“and were not included in Scripture by any body of Christians until the Church of Rome arbitrarily decided to include them at the Council of Trent in the sixteenth century.”
i realize not many Baptists have a clue about Church History before the 16th century, ( when they appear on the world stage for the first time ), but the above statement is down right IGNORANT.
The Greek Orthodox split from the Latin Church in 1054, and therefore do not accept Trent as a Church Council.
what is the OT canon of the Greek Orthodox?
what books of the OT were in the Latin Vulgate in the 4th century?
what OT books were declared canonical in the 397ad council of carthage?
the oriental orthodox split from the Catholic Church in the 5th century, how many books are there in their OT canon?
this post is embarrassing in its ignorance of Church history.
If scripture is considered good for correction and reproof, then many in the Roman Catholic church held that the Apocrypha was not scripture.
Writing prior to the canon decision at the Council of Trent, Cajetan wrote:
“Here we close our commentaries on the historical books of the Old Testament. For the rest (that is, Judith, Tobit, and the books of Maccabees) are counted by St Jerome out of the canonical books, and are placed amongst the Apocrypha, along with Wisdom and Ecclesiasticus, as is plain from the Prologus Galeatus. Nor be thou disturbed, like a raw scholar, if thou shouldest find anywhere, either in the sacred councils or the sacred doctors, these books reckoned as canonical. For the words as well of councils as of doctors are to be reduced to the correction of Jerome. Now, according to his judgment, in the epistle to the bishops Chromatius and Heliodorus, these books (and any other like books in the canon of the bible) are not canonical, that is, not in the nature of a rule for confirming matters of faith. Yet, they may be called canonical, that is, in the nature of a rule for the edification of the faithful, as being received and authorised in the canon of the bible for that purpose. By the help of this distinction thou mayest see thy way clearly through that which Augustine says, and what is written in the provincial council of Carthage.”

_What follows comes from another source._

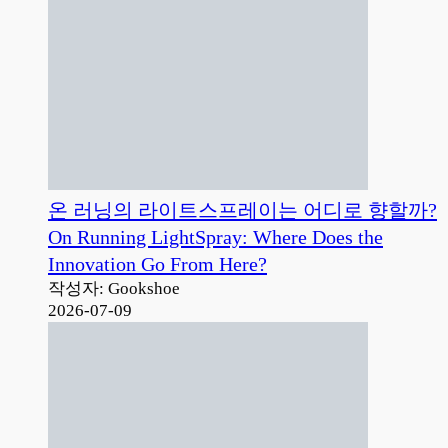
온 러닝의 라이트스프레이는 어디로 향할까?
On Running LightSpray: Where Does the
Innovation Go From Here?
작성자: Gookshoe
2026-07-09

-Cardinal Cajetan (16th century)
However, the author of the posted article would have done well to point that out, rather than just assert that the Apocrypha was “not included in Scripture by any body of Christians until the Church of Rome arbitrarily decided to include them at the Council of Trent”.
Sirach is preserved in a Greek translation but was originally written in Hebrew. It came to be called Ecclesiasticus because excerpts from it were so frequently used in the Mass.
**one Lord one faith one baptism**
Your name is in this next Sunday’s second reading — Ephesians!
With apologies to George Santayana, as I’ve written before: those who cannot remember Church history are condemned to make it up.